During that time, enrolled members of the Osage Indian nation were among the wealthiest people per capita in the world. The rich oil fields beneath their reservation brought millions of dollars into the tribe annually, distributed to tribal members holding "headrights" that could not be bought or sold but only inherited. This vast wealth attracted the attention of unscrupulous whites who found ways to divert it to themselves by marrying Osage women or by having Osage declared legally incompetent so the whites could fleece them through the administration of their estates.
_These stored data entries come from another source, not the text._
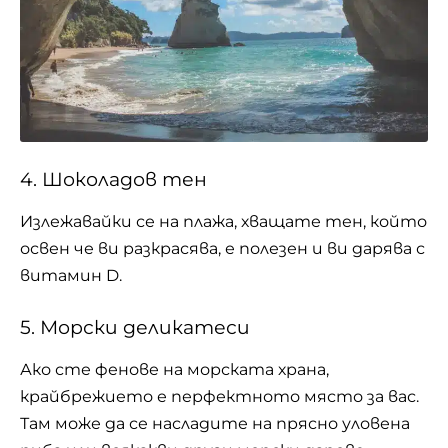
4. Шоколадов тен
Излежавайки се на плажа, хващате тен, който
освен че ви разкрасява, е полезен и ви дарява с
витамин D.
5. Морски деликатеси
Ако сте фенове на морската храна,
крайбрежието е перфектното място за вас.
Там може да се насладите на прясно уловена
For some, however, these deceptive tactics were not enough, and a plague of violent death—by shooting, poison, orchestrated automobile accident, and bombing—began to decimate the Osage in what they came to call the "Reign of Terror." Corrupt and incompetent law enforcement and judicial systems ensured that the perpetrators were never found or punished until the young J. Edgar Hoover saw cracking these cases as a means of burnishing the reputation of the newly professionalized FBI. Bestselling New Yorker staff writer Grann (The Devil and Sherlock Holmes: Tales of Murder, Madness, and Obsession, 2010, etc.) follows Special Agent Tom White and his assistants as they track the killers of one extended Osage family through a closed local culture of greed, bigotry, and lies in pursuit of protection for the survivors and justice for the dead. But he doesn't stop there; relying almost entirely on primary and unpublished sources, the author goes on to expose a web of conspiracy and corruption that extended far wider than even the FBI ever suspected. This page-turner surges forward with the pacing of a true-crime thriller, elevated by Grann's crisp and evocative prose and enhanced by dozens of period photographs.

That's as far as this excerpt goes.